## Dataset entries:
++++++++++++++++++++
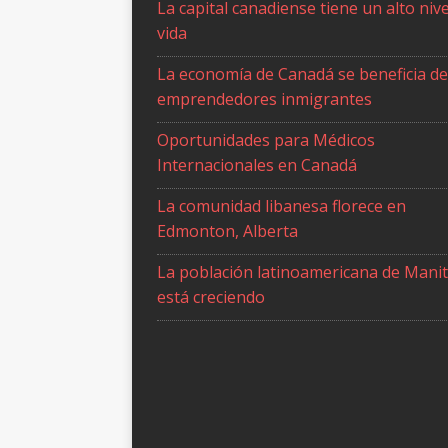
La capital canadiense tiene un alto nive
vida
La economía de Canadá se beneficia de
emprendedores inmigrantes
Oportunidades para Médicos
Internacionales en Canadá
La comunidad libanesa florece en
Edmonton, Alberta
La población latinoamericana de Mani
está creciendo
++++++++++++++++++++
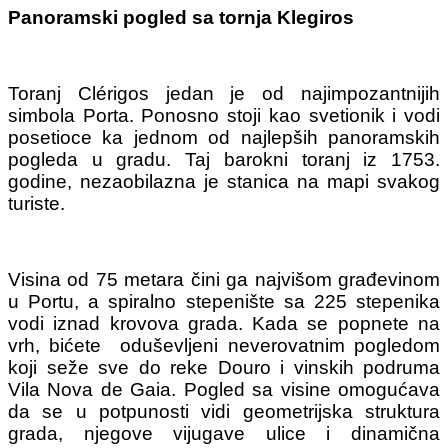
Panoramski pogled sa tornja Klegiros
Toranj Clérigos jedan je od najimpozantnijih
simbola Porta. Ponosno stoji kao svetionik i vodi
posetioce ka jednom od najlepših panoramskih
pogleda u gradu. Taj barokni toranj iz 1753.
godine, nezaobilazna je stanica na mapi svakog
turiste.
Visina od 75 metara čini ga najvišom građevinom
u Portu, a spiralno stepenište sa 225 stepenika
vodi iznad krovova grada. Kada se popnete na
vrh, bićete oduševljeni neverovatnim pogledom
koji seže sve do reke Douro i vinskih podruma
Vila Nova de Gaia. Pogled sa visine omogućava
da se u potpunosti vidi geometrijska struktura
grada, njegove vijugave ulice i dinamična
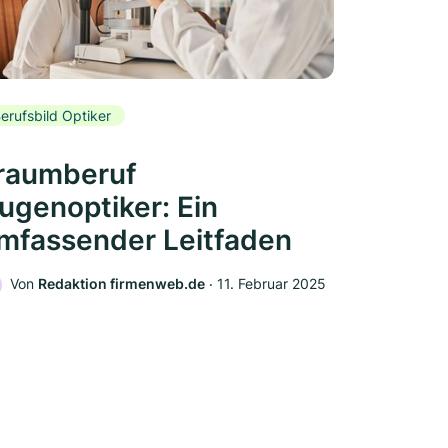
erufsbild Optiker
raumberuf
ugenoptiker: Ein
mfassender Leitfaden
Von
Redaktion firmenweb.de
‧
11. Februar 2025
++++++++++++++++++++
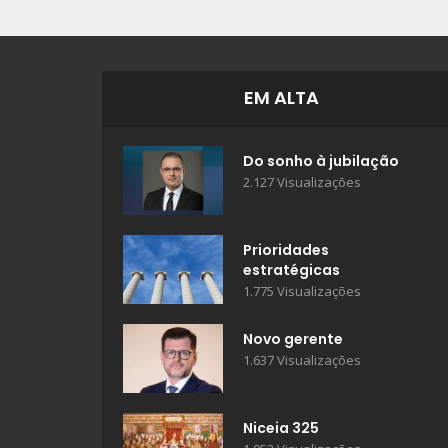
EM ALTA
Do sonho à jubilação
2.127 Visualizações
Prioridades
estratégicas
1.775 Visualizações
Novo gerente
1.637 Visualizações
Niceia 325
++++++++++++++++++++
## Exercise:
Beginning at the line above that contains "da se u potpunosti", repeat each line exactly through the one that contains "11. Februar 2025", and leave out the pictures.

## Response area:
da se u potpunosti vidi geometrijska struktura
grada, njegove vijugave ulice i dinamična
erufsbild Optiker
raumberuf
ugenoptiker: Ein
mfassender Leitfaden
Von
Redaktion firmenweb.de
‧
11. Februar 2025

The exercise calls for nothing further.